The mesmerizing tinkling of the electric piano helping to create the sound of rain and thunder in Jim Morrison’s song Riders On The Storm held a private concert in my head. As we searched for his grave at Père Lachaise Cemetery in Paris I was surprised by this. Although I was a fan of Jim Morrison and the Doors, I had never purchased an album and I certainly didn’t listen to any of his songs leading up to our trip to the cemetery. Our daughter was in town visiting so I thought it would be something she and my husband would be interested in.
I shouldn’t have been surprised however that this song had seeped into my psyche over the years. Especially since two of my older sisters listened to the Doors on their fold up G.E. record player incessantly in the 60’s and 70’s. The sound quality far superior to the record player, was clear and smooth in my head. I wished Shae and Keray were privy to the same internal concert that I was at, although they did get to hear various songbird melodies floating out of the trees. Between the tweets and the warmth of the sun, we were all in a relaxed reflective state as we strolled the grounds not worrying about the map. The chills on my shoulders and arms lingered on this rare sunny day in early May but I didn’t want them or the music to end. Was it really Jim Morrison’s essence or just an overactive imagination? I didn’t really care, I was feeling something special that would disappear given too much attention.

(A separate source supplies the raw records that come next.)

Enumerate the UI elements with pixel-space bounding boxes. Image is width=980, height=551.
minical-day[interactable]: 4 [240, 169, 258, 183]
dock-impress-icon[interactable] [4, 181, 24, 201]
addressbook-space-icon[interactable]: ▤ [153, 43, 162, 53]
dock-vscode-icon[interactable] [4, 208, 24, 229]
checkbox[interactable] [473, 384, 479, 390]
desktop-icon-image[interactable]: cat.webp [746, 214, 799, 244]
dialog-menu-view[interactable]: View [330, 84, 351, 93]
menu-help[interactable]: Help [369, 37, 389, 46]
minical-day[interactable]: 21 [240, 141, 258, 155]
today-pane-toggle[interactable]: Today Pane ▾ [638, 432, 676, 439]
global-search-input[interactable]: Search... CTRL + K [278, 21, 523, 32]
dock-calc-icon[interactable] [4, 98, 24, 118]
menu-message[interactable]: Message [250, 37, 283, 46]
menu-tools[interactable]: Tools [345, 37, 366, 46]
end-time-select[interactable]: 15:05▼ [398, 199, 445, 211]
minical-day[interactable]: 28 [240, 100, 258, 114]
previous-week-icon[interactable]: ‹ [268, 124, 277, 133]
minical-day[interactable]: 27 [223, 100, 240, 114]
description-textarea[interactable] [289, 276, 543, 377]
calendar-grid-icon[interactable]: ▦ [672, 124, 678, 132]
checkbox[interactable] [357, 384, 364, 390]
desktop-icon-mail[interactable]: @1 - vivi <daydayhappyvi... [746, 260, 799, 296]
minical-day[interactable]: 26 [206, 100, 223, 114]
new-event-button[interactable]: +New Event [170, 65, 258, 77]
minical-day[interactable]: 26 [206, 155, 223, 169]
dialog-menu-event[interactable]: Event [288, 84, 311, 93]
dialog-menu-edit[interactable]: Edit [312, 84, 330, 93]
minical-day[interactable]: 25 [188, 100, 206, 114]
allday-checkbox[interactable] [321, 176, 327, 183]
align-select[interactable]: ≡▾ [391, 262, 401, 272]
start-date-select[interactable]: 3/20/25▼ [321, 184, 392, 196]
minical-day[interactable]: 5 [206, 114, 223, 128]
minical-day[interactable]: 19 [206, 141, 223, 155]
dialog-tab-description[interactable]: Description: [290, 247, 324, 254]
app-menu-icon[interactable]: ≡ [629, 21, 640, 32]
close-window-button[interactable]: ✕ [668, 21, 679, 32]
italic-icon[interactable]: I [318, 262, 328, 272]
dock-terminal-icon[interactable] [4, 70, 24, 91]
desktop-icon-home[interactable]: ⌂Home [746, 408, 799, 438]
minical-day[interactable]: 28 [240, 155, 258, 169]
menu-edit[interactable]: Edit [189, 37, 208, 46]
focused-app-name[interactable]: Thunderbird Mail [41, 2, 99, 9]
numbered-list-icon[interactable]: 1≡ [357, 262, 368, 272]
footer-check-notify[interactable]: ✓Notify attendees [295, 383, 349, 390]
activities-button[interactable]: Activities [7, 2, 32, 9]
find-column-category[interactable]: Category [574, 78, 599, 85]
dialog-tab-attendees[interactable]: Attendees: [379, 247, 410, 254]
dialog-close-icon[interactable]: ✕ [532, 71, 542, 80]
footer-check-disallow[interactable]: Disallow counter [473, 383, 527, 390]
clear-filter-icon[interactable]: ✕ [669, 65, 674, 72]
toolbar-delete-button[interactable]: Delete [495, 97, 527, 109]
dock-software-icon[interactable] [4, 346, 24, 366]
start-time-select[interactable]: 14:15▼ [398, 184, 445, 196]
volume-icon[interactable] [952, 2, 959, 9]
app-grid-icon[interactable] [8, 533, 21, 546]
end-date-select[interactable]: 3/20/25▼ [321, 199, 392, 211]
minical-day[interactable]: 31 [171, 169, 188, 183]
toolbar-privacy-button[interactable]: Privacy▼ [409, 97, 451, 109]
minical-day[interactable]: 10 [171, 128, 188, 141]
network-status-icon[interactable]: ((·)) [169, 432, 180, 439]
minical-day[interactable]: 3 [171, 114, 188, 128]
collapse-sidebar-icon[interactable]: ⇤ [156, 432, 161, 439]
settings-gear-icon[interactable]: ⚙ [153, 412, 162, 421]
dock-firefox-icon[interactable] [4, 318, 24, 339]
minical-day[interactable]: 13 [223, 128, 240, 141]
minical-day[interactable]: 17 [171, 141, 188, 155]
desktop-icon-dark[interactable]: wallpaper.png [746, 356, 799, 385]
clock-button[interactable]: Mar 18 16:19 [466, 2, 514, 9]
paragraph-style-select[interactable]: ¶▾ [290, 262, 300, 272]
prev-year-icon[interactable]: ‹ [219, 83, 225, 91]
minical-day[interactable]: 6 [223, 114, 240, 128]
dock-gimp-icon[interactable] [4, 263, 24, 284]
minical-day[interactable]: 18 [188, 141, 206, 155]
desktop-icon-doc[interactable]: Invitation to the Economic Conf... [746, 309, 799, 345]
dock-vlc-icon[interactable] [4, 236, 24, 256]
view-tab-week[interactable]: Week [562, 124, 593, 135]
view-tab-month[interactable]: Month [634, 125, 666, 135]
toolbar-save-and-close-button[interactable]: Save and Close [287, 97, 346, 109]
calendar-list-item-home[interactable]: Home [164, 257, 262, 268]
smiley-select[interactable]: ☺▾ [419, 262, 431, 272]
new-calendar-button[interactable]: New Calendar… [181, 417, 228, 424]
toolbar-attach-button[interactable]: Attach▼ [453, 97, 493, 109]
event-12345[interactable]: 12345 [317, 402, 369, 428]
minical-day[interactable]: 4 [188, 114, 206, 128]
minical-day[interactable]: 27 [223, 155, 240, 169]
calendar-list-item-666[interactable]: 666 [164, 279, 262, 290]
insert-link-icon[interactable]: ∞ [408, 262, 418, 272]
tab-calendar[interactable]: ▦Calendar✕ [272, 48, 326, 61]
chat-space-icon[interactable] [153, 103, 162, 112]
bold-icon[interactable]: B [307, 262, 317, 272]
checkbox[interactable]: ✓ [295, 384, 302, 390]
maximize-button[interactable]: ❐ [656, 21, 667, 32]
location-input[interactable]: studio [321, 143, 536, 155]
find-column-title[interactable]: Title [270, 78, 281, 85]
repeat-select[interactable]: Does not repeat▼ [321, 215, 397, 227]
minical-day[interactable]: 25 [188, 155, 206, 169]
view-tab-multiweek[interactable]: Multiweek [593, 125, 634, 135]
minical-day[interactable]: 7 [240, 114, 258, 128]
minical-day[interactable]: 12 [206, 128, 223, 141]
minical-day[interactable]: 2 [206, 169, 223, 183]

James Douglas Morrison died 45 years ago at the age of 27 and his mysterious music lives on as strong as ever. Was it his passion for civil rights that still resonates with us so much in his lyrics today or the fact that they were never straight forward and you had to really dig into what he was saying to understand? It is personal for every Morrison fan but he and his band had the ability to create something complex and intangible yet relatable.
Bruce Botnick, the Doors’ band engineer, told Uncut Magazine in 2007 that it took only 2-3 takes to record Riders On The Storm. In the same article Ray Manzarek, the Doors’ keyboard player, said the song written by Morrison is about a hitchhiker who was a serial killer and also about love and spirituality. Now that is complicated. Your world on him depends/Our life will never end/Girl you gotta love your man. “Morrison felt we wouldn’t be here still in body, but our essence would never end and love is the answer to all things”.
Riders On The Storm was Morrison’s last studio recording before his 1971 death in Paris shortly after that. If you listen closely you can hear his whispered lyrics swirling slowly around the mysterious main vocals. The whispers ending as the storm fades. I hope you have found the answers Jim Morrison, wherever you ride.
Père Lachaise Cemetary: 16 Rue du Repos 75020 – 20th arrondissement of Paris – Closest Metro: Philippe Auguste – Jim Morrison’s grave: Division 6.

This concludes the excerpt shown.